You made a great tool item there! I need to make tool items for myself just like this one. I do have some questions. In your picture there is a round nut? With 4 notches milled into it. Is this nut used to screw onto the back of the actual collet to tighten it into the square block? This would mean that the collet itself would have a threaded section on the back end? Is this what a 5c collet has? Looking in the only tool catalogue that I have, it lists R8 Collets and the picture of the collet shows a keyway  slot along the parallel section of the collet. Is this the reason that your collet holder has a pin to prevent the collet from turning?
Kind regards Basil


----------



## cathead (Feb 17, 2015)

basildoug10 said:


> You made a great tool item there! I need to make tool items for myself just like this one. I do have some questions. In your picture there is a round nut? With 4 notches milled into it. Is this nut used to screw onto the back of the actual collet to tighten it into the square block? This would mean that the collet itself would have a threaded section on the back end? Is this what a 5c collet has? Looking in the only tool catalogue that I have, it lists R8 Collets and the picture of the collet shows a keyway  slot along the parallel section of the collet. Is this the reason that your collet holder has a pin to prevent the collet from turning?
> Kind regards Basil



Hi Basil,

Yes, the round nut with the 4 notches screws on to the back of the outside of the collet and that pulls the collet back
and tightens the item in the chuck.  The collet threads stick out about 3/8 inch in my case  and are 1.25 x 20tpi.  There
are also threads inside the collet and they are used as a stop to index parts, I assume for making multiple small parts
I don't know the diameter of the inside threads but I do know they are 22 tpi. R8 collets are somewhat smaller and
are commonly used in milling machine spindles.  The 5c collet has a groove in it and prevents the collet from
rotating when tightening it up.  Here's a photo for you so you can see what a 5c collet looks like.  I would be glad
to help any way I can so if there is anything I can do to help, just let me know.

All the best,

Burt     AKA Cathead


----------



## basildoug10 (Feb 18, 2015)

Good day Burt, I appreciate the reply that you sent me, and the pictures, great stuff.
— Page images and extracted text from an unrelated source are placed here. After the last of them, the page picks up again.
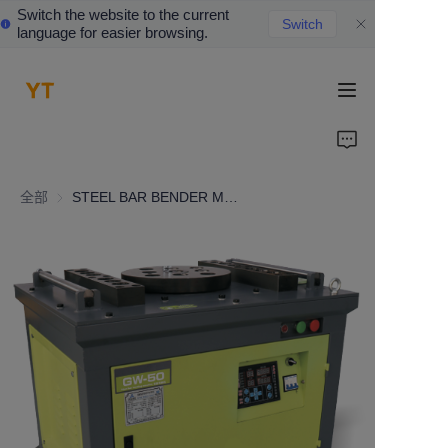
Switch the website to the current
Switch
language for easier browsing.
HOME
ABOUT US
全部
STEEL BAR BENDER MACHINE
PRODUCTS
CONTACT US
Thank you for clarifying my questions on your C5 collets.
I can really do with a collet holder like yours. So I am going to make it my next project. I have two scenario's here, firstly the R8 collets in my tool catalogue are held in place by means of a 7/16UNF draw bar. This means that you cannot have a long piece of material in the collet as the drawbar will prevent this? Is my thinking correct here? Secondly, my catalogue also lists a range of "ER"Collets.  They are in different size groups. ER11, ER16, ER20, 25, 32, and ER40. Theses collets are held in place by means of a "front nut". So as an example, your square block holder would have an outside thread on the front, for the "front nut" to screw onto and at the same time it would hold the collet in place and also compress the collet as the front nut was tightened. This arrangement would still allow a long piece of material to pass right through the collet holder. So my thinking is to use the ER type of collet as opposed to the R8  collets. I have not come across the 5C collets that you have. What are your thoughts on using either of the two types of collets available to me.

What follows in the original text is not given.